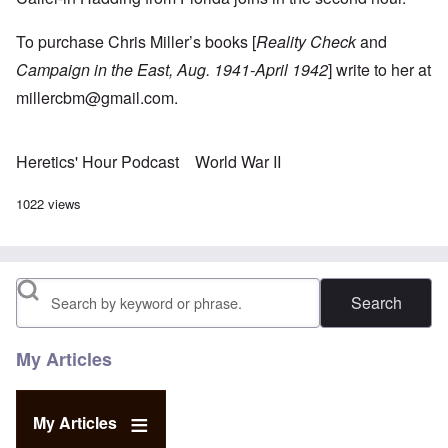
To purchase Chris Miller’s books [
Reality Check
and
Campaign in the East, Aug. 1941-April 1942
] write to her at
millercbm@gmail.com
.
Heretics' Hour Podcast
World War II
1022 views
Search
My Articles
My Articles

◆ ◆ ◆ ◆ ◆

## [Activity]
Once the pictures are set aside, repeat the data above exactly as written.

## [Result of the task]
To purchase Chris Miller’s books [
Reality Check
and
Campaign in the East, Aug. 1941-April 1942
] write to her at
millercbm@gmail.com
.
Heretics' Hour Podcast
World War II
1022 views
Search
My Articles
My Articles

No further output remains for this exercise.